→ **Activity**
The records follow. Filter them to the lines that hold "attenzione".

(Supplied information)

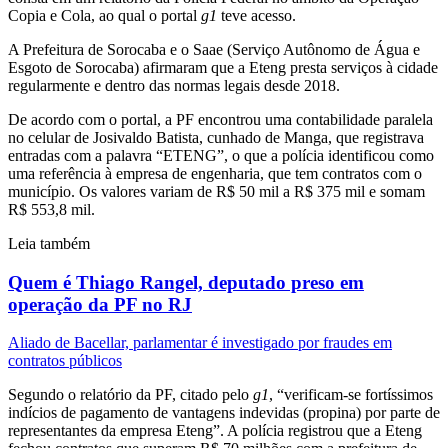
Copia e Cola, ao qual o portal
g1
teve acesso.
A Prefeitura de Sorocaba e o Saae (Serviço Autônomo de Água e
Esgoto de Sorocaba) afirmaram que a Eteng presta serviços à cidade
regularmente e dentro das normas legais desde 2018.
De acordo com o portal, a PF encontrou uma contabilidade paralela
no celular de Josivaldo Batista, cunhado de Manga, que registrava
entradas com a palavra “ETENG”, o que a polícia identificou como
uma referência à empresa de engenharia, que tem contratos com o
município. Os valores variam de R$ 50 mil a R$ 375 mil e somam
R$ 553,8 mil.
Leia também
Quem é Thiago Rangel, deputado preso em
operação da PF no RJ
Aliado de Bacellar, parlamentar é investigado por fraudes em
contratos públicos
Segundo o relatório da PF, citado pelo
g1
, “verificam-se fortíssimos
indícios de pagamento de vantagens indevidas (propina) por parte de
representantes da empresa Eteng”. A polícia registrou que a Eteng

(End Supplied information)
(Supplied information)

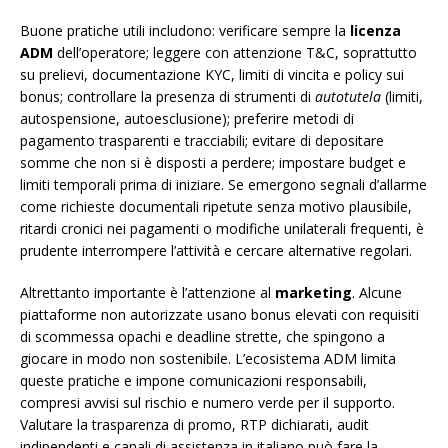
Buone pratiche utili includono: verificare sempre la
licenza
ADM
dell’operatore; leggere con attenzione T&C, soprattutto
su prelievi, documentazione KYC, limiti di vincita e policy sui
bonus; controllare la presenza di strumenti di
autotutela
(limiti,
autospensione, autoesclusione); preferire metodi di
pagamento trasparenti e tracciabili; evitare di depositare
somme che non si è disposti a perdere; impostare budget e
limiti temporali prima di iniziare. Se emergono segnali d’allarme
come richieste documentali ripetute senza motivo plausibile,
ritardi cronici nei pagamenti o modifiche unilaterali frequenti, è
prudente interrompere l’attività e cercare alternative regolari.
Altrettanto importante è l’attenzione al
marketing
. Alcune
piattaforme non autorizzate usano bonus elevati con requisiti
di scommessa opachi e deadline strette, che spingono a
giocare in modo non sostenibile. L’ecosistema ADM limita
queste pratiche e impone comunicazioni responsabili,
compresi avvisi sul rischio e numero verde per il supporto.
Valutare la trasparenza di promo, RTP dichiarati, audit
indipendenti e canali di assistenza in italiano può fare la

(End Supplied information)
(Supplied information)

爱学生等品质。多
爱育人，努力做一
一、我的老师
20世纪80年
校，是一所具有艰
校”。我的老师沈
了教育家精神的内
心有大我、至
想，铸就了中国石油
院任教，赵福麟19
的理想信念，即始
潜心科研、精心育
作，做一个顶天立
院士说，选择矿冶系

(End Supplied information)

→ **Answer space**
dell’operatore; leggere con attenzione T&C, soprattutto
Altrettanto importante è l’attenzione al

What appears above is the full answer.